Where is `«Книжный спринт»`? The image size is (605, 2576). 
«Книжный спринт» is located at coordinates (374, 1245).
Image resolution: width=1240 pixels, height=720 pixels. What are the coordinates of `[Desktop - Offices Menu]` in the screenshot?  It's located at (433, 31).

· · · · · · ·

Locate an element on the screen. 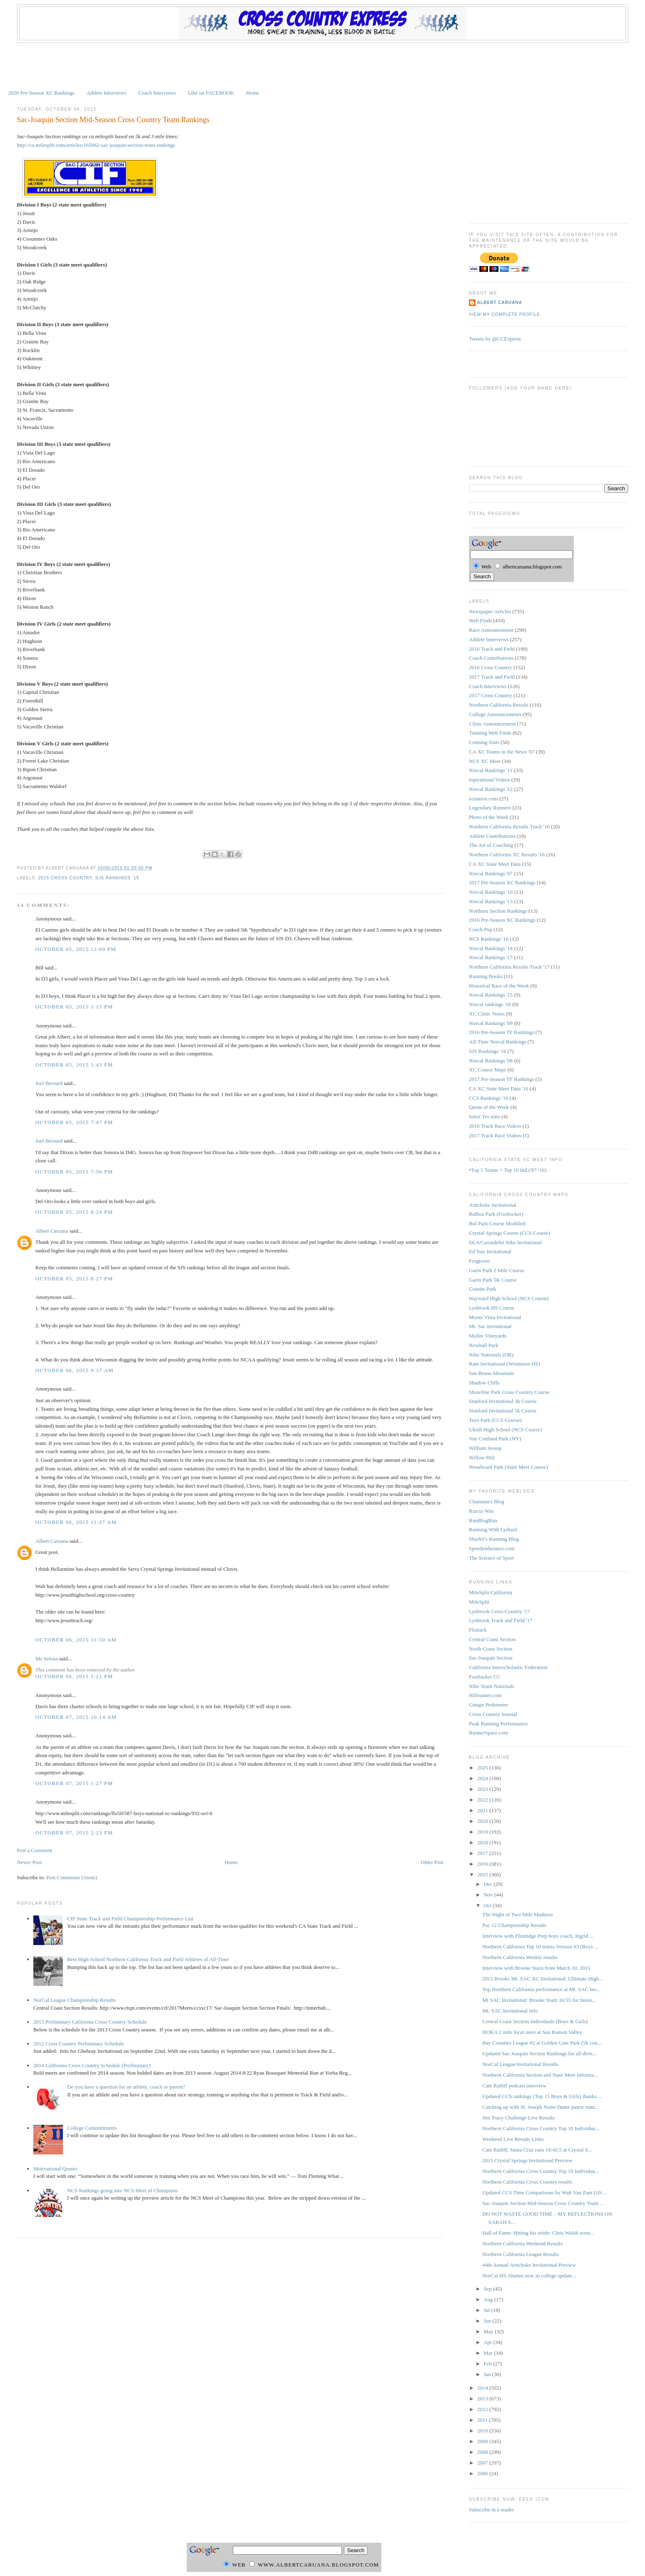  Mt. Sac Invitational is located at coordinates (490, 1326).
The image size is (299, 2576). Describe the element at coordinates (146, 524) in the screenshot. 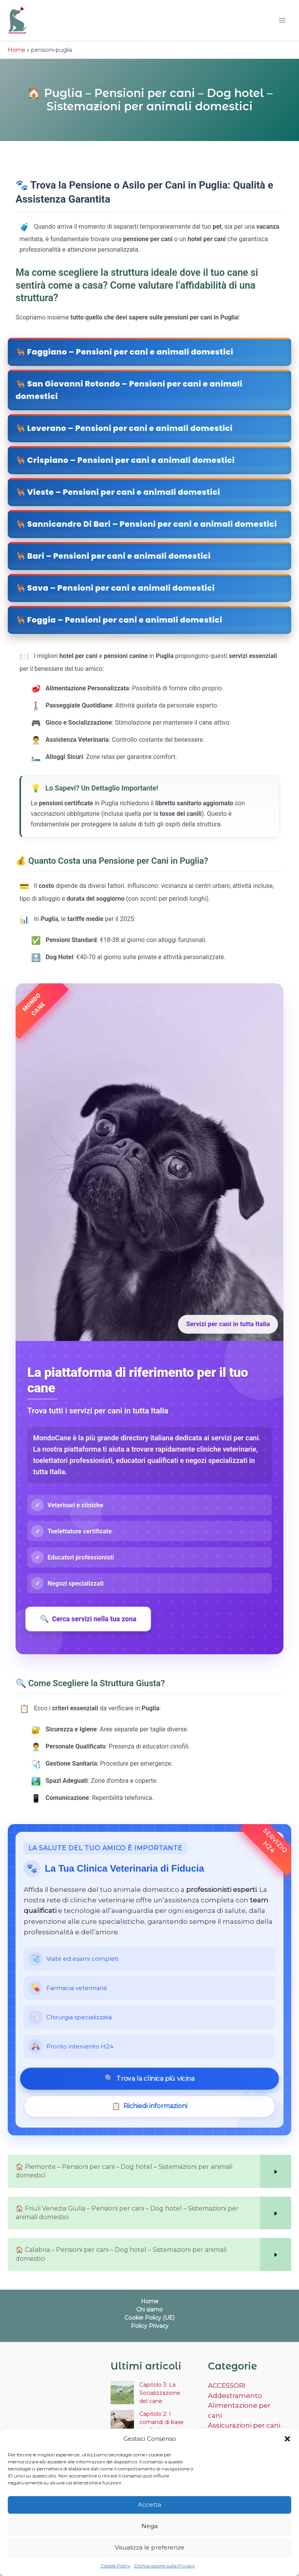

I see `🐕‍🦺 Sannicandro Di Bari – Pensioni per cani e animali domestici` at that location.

· · · · · · ·

Work request:
Going back to the entries above, set down exactly the lines that begin at the one with "is (605, 2576)." and end at the one with "Image resolution: width=1240", both included, and nothing else.

Solved exercise:
Where is `«Книжный спринт»`? The image size is (605, 2576). 
«Книжный спринт» is located at coordinates (374, 1245).
Image resolution: width=1240 pixels, height=720 pixels. What are the coordinates of `[Desktop - Offices Menu]` in the screenshot?  It's located at (433, 31).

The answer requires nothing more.